The Service Ticket Intelligence classification service provides a confidence score with every custom category prediction. This confidence score is the probability that the predicted category (amongst all the other possible choices) is the correct category. An application consuming the API (e.g., SAP Service Cloud or S/4HANA Customer Management) can use this confidence score to set automation thresholds.
Figure 2 Screenshot of threshold setting in Service Cloud Administrator > Prediction Services
In the above example, this setting would ensure that predictions would be populated into the ticket service category field only when the confidence score is higher than or equal to 0.7.
But how would a user decide what threshold to set?
In this example below, we used 4000 test tickets to generate the confusion matrices at no threshold and at a 0.7 threshold setting. Without a threshold setting, the overall accuracy of the model is 64%. With a threshold setting of 0.7, prediction accuracy increases to 83% a trade-off in terms of automation rate, where 54% of tickets would have automated predictions.
Figure 3 Model accuracy 64%, Automation rate 100% (no threshold setting)
Figure 4 Model accuracy 83%, Automation rate 54% (0.7 threshold setting)

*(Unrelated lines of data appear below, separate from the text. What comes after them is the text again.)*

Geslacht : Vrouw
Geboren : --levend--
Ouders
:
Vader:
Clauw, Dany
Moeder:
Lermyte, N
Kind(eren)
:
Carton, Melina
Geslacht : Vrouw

At this point, it is often up to the business to decide whether the remaining errors are acceptable based on the context of the categories. In future it would be interesting to see if there can be automated suggestions to business based on past decisions or other boundary conditions.

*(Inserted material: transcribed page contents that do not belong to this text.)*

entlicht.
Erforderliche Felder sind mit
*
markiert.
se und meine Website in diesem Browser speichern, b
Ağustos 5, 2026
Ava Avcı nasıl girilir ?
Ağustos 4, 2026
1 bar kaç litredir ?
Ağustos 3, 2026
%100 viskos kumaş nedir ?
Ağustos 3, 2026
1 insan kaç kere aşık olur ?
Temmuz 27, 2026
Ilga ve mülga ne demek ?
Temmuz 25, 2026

Lesson #3: Real-world data is messy
One of the most frequently asked questions is, “How should I pre-process my data to get better model accuracies?” We always ask: “Would you pre-process your inference data in the same way when making classification calls?”
Some customers also choose to overcome the categorical imbalance problem by dropping minority classes from their training data. Similarly, we would ask: “Would you be okay with false positives in your majority classes, or that the model would never predict a minority class?”
The reality is that customer support tickets in an omnichannel call center tend to be messy. It is a mix of emails (with headers and footers), manually created tickets (short text with little description), webforms (looking like emails but with field labels and descriptions), and even social media messages (short text with acronyms and emojis).
The problem with investing too much into data pre-processing (to achieve high model training accuracy for a particular training dataset) is that the model is not going to perform very well in all cases.
In cases, where customers integrate the API directly to custom-built applications, and where the use case involves tickets that come from a single channel, it makes sense to invest in data pre-processing applied in the same way to training and inference data. For example:
- For emails, identifying actual email text body by removing headers and footers
- For webforms, identifying actual long text description from a text body
We hope that through this sharing of our lessons learned, it can demystify machine learning for customers who are interested in using this technology to categorise service tickets. Service Cloud Enterprise customers can already get started with exploring the machine learning scenarios besides ticket categorisation.
Service Ticket Intelligence can also be consumed directly as a business service on the SAP Cloud Platform via the consumption model.
For on-premise customers, check out our CRM Integration Guide and this blog post with an overview of the solution setup.
Very Informative blog. I just wanted to know if the service ticket intelligence service have any kind of "Incremental learning" feature? If yes, Can you provide me few information regarding the same?
Hi Samarth, you can refer to our documentation where there's information on incremental training for both the classification and recommendation API.